Perhaps these values would be obvious in a brighter scene?
I added environmental color to brighten and warm the scene a bit. A bit subtle but did brighten the scene favorably.
According to Unreal Engine’s documentation, to get the most out of diffuse boost you need to increase the number of indirect lighting bounces:
3 bounces, 2.0 diffuse boost
100 bounces, 6.0 diffuse boost
I scribbled “Max” on the screenshot below because the values that appear when using the editor’s arrow buttons reach its limit at that value. But you can see the previous image with bounces set to 100 has much lighter shadows.
4 bounces, 6.0 diffuse boost
Altering the values of Ambient Occlusion did not have much of an effect in such a dark scene. Also there were not high enough values for Ambient occlusion to be obvious..
Lightmass calculates detailed indirect shadows automatically, but it can be useful to exaggerate indirect shadows for artistic purposes or to enhance the perception of proximity in a scene.
The ceiling looked very repetitive and had unsightly lightmaps. I had used multiple cubes to create the ceiling. I deleted them and used a long stretched cube as one piece and used a material I created that wouldn’t stretch. I used a World Position node but alternatively it looks like [there is a function available] to do the same thing using texture object nodes.
Breathing Life into the Scene
In an attempt to make the scene more alive I decided to add some dust sprite particles to the scene. The particles added movement to the sterile scene:
I also added a God ray:
To get the desired specular reflection along the length of the gutter lights on both sides, I changed the right Stationary Light to be a Movable light since I reached my limit of stationary lights. The limit is 4 while they have their shadows overlapping. Since it’s such a simple and small scene I wasn’t too worried of the performance cost of having just one dynamic light.

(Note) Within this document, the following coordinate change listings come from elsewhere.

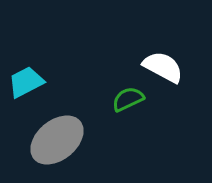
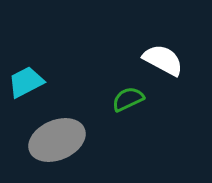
white semicircle: moved 7 px up
gray ellipse: rotated 16 degrees clockwise
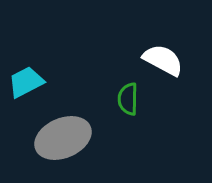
green semicircle: rotated 64 degrees counterclockwise
gray ellipse: moved 6 px right, 2 px up
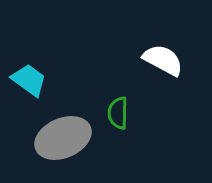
cyan trapezoid: moved 3 px right, 2 px up; rotated 63 degrees clockwise
green semicircle: moved 10 px left, 14 px down
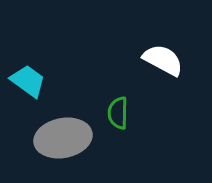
cyan trapezoid: moved 1 px left, 1 px down
gray ellipse: rotated 12 degrees clockwise
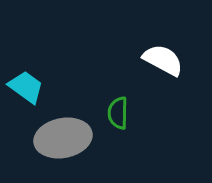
cyan trapezoid: moved 2 px left, 6 px down
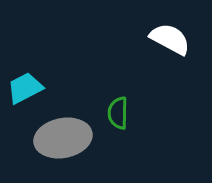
white semicircle: moved 7 px right, 21 px up
cyan trapezoid: moved 1 px left, 1 px down; rotated 63 degrees counterclockwise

I also decided to throw in some caustics using Light Functions to emphasize the fact there is water sitting in that upper edge. This also added a bit more movement to the scene:
Learning From Koola
I tried to follow Koola’s advice that I had read on the forums:
“…max bounce world lighting settings and decreased indirect lighting smoothness to 0.8.”
Smoothness at 0.8
I was hesitant to use Koola’s plane technique – having a plane and a spotlight in front of it to amplify bounce lighting and color – since I didn’t want to incorporate any techniques that couldn’t be used in a playable level. But the option to hide the actor in-game and to set collision to “No Collision” frees the technique from any issues.
Altering INI Files
I felt safe messing with the BaseLightmass.ini file only because I made a separate UE4 project just for this lighting study experiment. Otherwise I wouldn’t have messed with any .ini files because of the risk of compromising or corrupting our game’s project files.

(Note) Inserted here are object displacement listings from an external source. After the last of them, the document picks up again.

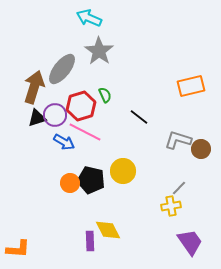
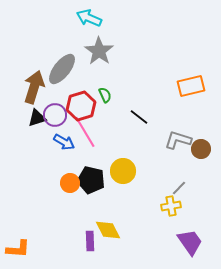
pink line: rotated 32 degrees clockwise
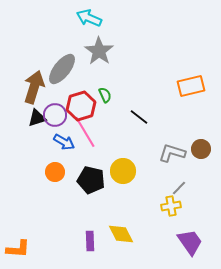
gray L-shape: moved 6 px left, 13 px down
orange circle: moved 15 px left, 11 px up
yellow diamond: moved 13 px right, 4 px down
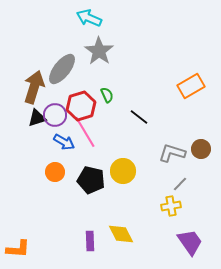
orange rectangle: rotated 16 degrees counterclockwise
green semicircle: moved 2 px right
gray line: moved 1 px right, 4 px up
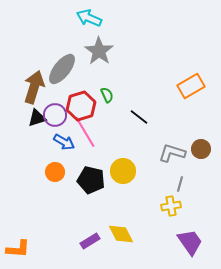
gray line: rotated 28 degrees counterclockwise
purple rectangle: rotated 60 degrees clockwise
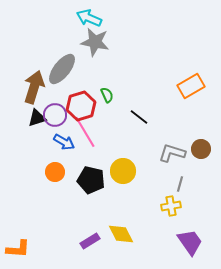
gray star: moved 4 px left, 9 px up; rotated 24 degrees counterclockwise
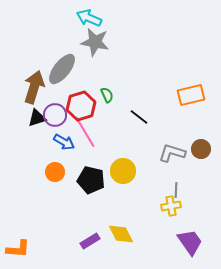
orange rectangle: moved 9 px down; rotated 16 degrees clockwise
gray line: moved 4 px left, 6 px down; rotated 14 degrees counterclockwise
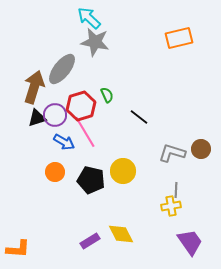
cyan arrow: rotated 20 degrees clockwise
orange rectangle: moved 12 px left, 57 px up
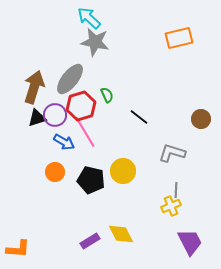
gray ellipse: moved 8 px right, 10 px down
brown circle: moved 30 px up
yellow cross: rotated 12 degrees counterclockwise
purple trapezoid: rotated 8 degrees clockwise
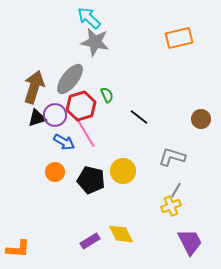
gray L-shape: moved 4 px down
gray line: rotated 28 degrees clockwise
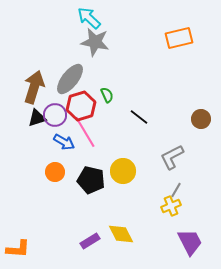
gray L-shape: rotated 44 degrees counterclockwise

These are the settings that Koola set in his UE4 Project’s BaseLightmass.ini file
Soon after I originally completed my study on Koola’s lighting techniques and style he had released a downloadable example room to the UE4 marketplace. This confirmed a lot of what I had discovered during my study. Check it out!
I learned quite a bit by messing with multiple settings in various option and property menus. I think one of the bigger things I took from this research was that shaders can very easily determine the quality of the scene in your game. Spend a good amount of effort in making a seamless, tilable, reusable shader that will impress and you will have a much better looking scene. I still have a long way to go but I feel like I leveled up my skills a bit. I hope my research notes inspire you to write about your game development learning experiences.